The data: Begin

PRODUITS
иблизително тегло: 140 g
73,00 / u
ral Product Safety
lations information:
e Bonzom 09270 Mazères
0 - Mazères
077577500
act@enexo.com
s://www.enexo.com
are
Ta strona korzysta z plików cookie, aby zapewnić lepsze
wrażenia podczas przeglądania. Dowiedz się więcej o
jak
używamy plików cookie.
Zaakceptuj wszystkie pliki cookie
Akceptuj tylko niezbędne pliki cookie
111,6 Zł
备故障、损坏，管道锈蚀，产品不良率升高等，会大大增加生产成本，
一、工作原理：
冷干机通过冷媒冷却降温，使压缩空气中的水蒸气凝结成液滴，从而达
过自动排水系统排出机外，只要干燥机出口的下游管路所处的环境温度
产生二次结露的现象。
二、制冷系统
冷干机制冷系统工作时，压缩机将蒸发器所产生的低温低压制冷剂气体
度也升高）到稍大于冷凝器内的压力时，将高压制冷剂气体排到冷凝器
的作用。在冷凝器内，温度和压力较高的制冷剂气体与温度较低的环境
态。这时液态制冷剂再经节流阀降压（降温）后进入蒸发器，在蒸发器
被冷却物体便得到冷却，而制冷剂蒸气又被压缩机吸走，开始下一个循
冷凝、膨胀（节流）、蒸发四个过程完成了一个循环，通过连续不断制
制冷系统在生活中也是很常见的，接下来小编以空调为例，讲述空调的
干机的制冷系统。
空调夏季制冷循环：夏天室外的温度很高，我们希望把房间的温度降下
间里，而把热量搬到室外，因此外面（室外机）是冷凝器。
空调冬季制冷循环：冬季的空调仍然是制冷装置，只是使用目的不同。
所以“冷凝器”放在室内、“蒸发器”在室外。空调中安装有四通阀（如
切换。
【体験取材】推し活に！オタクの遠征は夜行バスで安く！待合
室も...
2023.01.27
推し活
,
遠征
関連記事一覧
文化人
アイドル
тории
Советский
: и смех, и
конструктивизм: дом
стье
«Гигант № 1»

The data: End

Nothing before the line containing "Ta strona korzysta" should be repeated; repeat that line and all later lines through the end of the data above, exactly.

Ta strona korzysta z plików cookie, aby zapewnić lepsze
wrażenia podczas przeglądania. Dowiedz się więcej o
jak
używamy plików cookie.
Zaakceptuj wszystkie pliki cookie
Akceptuj tylko niezbędne pliki cookie
111,6 Zł
备故障、损坏，管道锈蚀，产品不良率升高等，会大大增加生产成本，
一、工作原理：
冷干机通过冷媒冷却降温，使压缩空气中的水蒸气凝结成液滴，从而达
过自动排水系统排出机外，只要干燥机出口的下游管路所处的环境温度
产生二次结露的现象。
二、制冷系统
冷干机制冷系统工作时，压缩机将蒸发器所产生的低温低压制冷剂气体
度也升高）到稍大于冷凝器内的压力时，将高压制冷剂气体排到冷凝器
的作用。在冷凝器内，温度和压力较高的制冷剂气体与温度较低的环境
态。这时液态制冷剂再经节流阀降压（降温）后进入蒸发器，在蒸发器
被冷却物体便得到冷却，而制冷剂蒸气又被压缩机吸走，开始下一个循
冷凝、膨胀（节流）、蒸发四个过程完成了一个循环，通过连续不断制
制冷系统在生活中也是很常见的，接下来小编以空调为例，讲述空调的
干机的制冷系统。
空调夏季制冷循环：夏天室外的温度很高，我们希望把房间的温度降下
间里，而把热量搬到室外，因此外面（室外机）是冷凝器。
空调冬季制冷循环：冬季的空调仍然是制冷装置，只是使用目的不同。
所以“冷凝器”放在室内、“蒸发器”在室外。空调中安装有四通阀（如
切换。
【体験取材】推し活に！オタクの遠征は夜行バスで安く！待合
室も...
2023.01.27
推し活
,
遠征
関連記事一覧
文化人
アイドル
тории
Советский
: и смех, и
конструктивизм: дом
стье
«Гигант № 1»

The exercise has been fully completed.